====== Social networks from WoS ======
===== June 1, 2018 =====
Daria collected the data for 2007-2018 from WoS and cleaned it.
===== June 2, 2018 =====
I merged the SN5 data with the new data and added also terminals (manual descriptions of important works without the CR field) from blockmodeling BM.WoS. It is stored in [[http://vlado.fmf.uni-lj.si/dl/WoS/SN17.zip|SN17.zip]].
Then I processed it with WoS2Pajek.
*** WoS2Pajek 1.5
by V. Batagelj, February 23, 2017 / March 23, 2007
WoS2Pajek parameters
WoS dir: C:\Users\batagelj\work\Python\WoS
ML dir: c:\Python27\Lib\site-packages\MontyLingua-2.1\Python
Proj dir: C:/Users/batagelj/work/Python/WoS/SocNet/2018
WoS file: C:/Users/batagelj/work/Python/WoS/SocNet/2018/WoS/SN17.WoS
MaxNum : 1500000
step : 1000
ISI name: 0
clean : True
keywords: [True, True, True, False]
titles : True
index : True
started: Sat Jun 2 15:50:39 2018
>>> Terminals
>>> End of processing of WoS file
number of works = 1291899
number of authors = 394995
number of journals = 70250
number of keywords = 32303
number of records = 71476
number of duplicates = 1382
finished: Sat Jun 2 16:10:01 2018
time used: 0:19:22.009000
Computing the indegree vector in the citation network ''cite'' and extracting nodes with DC=0 (only cited) we get a frequently cited works with 'missing' descriptions [[ru:dm:sn:clean:f1|list]].
read Cite.net
Network/Create vector/centrality/degree/input
read DC.clu
Operations/Vector+Partition/Extract Subvector [0]
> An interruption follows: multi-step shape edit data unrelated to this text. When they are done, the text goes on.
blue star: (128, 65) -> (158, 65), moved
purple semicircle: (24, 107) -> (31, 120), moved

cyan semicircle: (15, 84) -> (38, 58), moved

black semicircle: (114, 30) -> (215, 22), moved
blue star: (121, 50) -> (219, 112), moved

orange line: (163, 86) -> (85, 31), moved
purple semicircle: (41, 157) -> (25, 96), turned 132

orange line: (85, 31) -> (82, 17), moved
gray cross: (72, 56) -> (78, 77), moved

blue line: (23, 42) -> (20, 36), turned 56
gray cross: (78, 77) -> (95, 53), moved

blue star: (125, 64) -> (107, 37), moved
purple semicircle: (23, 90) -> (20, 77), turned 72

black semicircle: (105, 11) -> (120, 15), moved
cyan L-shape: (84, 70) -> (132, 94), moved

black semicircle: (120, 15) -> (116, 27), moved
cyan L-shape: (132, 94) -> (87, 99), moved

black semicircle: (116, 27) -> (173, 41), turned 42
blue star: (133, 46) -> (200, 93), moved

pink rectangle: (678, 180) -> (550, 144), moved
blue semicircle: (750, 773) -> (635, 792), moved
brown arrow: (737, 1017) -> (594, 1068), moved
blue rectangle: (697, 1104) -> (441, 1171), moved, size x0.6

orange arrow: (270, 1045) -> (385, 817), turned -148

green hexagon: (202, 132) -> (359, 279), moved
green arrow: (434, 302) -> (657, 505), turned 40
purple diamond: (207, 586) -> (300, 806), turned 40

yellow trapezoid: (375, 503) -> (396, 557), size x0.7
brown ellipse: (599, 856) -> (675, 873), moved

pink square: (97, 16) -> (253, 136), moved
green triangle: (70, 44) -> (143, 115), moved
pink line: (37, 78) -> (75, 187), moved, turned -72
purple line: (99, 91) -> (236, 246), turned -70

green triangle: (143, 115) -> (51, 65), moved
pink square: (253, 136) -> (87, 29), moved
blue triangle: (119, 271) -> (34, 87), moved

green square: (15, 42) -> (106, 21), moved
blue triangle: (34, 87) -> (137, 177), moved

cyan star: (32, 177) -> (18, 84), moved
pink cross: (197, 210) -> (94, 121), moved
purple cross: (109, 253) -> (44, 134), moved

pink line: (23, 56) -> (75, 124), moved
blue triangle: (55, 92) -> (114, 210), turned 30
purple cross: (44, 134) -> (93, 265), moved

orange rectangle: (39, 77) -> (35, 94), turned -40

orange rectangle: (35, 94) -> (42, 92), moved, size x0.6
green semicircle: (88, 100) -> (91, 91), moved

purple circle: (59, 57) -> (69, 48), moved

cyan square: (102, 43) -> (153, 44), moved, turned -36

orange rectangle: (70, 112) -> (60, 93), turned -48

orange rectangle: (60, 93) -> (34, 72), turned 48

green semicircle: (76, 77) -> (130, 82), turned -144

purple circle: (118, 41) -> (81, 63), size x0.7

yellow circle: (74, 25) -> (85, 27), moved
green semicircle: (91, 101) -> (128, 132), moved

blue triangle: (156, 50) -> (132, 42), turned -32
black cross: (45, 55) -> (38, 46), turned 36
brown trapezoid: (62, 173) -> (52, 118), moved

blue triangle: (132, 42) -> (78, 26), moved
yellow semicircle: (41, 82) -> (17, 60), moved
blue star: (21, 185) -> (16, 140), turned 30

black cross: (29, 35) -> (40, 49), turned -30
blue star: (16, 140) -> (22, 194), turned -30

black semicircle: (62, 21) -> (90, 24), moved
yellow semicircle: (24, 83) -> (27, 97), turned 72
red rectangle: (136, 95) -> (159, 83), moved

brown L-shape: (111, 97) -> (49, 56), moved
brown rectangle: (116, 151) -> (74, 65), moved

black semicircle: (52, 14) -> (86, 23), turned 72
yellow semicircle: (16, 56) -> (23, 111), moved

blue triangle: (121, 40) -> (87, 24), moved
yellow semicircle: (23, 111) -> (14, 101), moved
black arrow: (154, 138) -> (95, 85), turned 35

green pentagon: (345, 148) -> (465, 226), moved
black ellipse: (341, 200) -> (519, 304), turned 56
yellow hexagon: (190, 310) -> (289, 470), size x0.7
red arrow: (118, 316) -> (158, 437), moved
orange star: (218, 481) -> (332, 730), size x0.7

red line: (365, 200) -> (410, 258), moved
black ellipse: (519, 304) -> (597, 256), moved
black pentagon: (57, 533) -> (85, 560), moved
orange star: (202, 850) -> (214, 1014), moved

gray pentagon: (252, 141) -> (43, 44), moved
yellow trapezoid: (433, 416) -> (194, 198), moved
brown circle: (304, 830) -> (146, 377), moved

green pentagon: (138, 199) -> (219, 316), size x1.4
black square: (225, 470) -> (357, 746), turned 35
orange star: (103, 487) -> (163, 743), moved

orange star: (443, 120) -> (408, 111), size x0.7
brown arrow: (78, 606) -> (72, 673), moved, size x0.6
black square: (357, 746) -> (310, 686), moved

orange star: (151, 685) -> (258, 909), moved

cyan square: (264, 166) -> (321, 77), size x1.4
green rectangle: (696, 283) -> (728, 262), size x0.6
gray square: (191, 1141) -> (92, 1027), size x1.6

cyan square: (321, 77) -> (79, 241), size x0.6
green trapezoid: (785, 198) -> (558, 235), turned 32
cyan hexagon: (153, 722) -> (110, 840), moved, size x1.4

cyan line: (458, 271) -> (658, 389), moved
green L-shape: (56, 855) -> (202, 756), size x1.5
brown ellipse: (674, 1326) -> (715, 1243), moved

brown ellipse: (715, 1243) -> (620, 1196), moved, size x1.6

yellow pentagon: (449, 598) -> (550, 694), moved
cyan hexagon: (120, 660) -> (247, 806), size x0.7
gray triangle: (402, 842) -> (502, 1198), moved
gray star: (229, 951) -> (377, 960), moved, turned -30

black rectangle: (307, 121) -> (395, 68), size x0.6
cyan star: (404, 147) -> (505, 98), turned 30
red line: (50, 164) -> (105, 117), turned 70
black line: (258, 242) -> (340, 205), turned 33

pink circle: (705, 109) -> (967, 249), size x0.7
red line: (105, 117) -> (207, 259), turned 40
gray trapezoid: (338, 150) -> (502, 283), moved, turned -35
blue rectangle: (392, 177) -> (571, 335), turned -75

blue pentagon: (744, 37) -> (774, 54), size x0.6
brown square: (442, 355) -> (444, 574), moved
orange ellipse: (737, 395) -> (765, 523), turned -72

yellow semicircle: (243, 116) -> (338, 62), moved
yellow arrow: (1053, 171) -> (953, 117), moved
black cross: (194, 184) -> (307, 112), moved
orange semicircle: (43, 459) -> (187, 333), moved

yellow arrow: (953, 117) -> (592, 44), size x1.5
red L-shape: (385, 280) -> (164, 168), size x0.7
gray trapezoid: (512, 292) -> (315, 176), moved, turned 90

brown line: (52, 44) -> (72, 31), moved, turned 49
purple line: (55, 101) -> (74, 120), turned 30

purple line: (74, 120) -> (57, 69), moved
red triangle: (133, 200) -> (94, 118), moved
Operations/Network+Partition/Extract/Subnetwork induced by union [0]
Info button-Vector [+1000][10]
===== June 5, 2018 =====
* add to the data set papers from SNA related [[pajek:info:journals|journals]].
* in abstract for [[http://conferences.nib.si/AS2018/|Applied statistics]] include some [[..:dm:sn:th|theoretical background]].
===== June 6, 2018 =====
Daria collected additional papers from WoS:
* "social network*" - c 2007 + Journals "Social Networks" - c 2007 = **576**
* all papers from the journals: Network Science, Cambridge UP; Computational Social Networks, Springer; Applied Network Science, Springer; Social Network Analysis and Mining, Springer; Online Social Networks and Media, Elsevier; Journal of Complex Networks, Oxford UP; Journal of Social Structure, CMU; Connections, INSNA. = **431**
===== June 12, 2018 =====
Daria's data included into [[http://vlado.fmf.uni-lj.si/dl/WoS/clean_jun12.zip|WoS file]]. New version of [[http://vlado.fmf.uni-lj.si/dl/WoS/SN17_jun12.zip|networks]] produced.
A new [[ru:dm:sn:clean:f1|list]] of frequently cited works with 'missing' descriptions was created.
===== July 27, 2018 =====
Дарья Мальцева wrote:
> Thank you very much for the information. I have some questions about the process, though.
>
> By the link that you have sent the information on BibTeX format is provided. But when we download
> data from WoS, we use "other file format option". Do you mean that for those articles that do not
> have descriptions:
> 1) we should at first collect the data in BibTeX format, and then tranfrom all data set into "other" format,
> OR
> 2) we can use BibTeX format as a source for data, and fill in the fields that are presented after the
> "\*\*Terminals" manually using these data?
I collected the BiBTeX sources for other purposes - getting BiBTeX descriptions for references in my documents prepared in LaTeX. But, they can provide missing data also for some entries from our SNA list.
There are different options:
* some sources provide export of reference data in different formats - the closest for our SNA needs is RIS
* BiBTeX data can be transformed into RIS using different programs. I tested JabRef - it produces some additional empty lines. RIS format can bi converted in WoS using simple text replacement in some text editor - I can also write some lines in R to do this job.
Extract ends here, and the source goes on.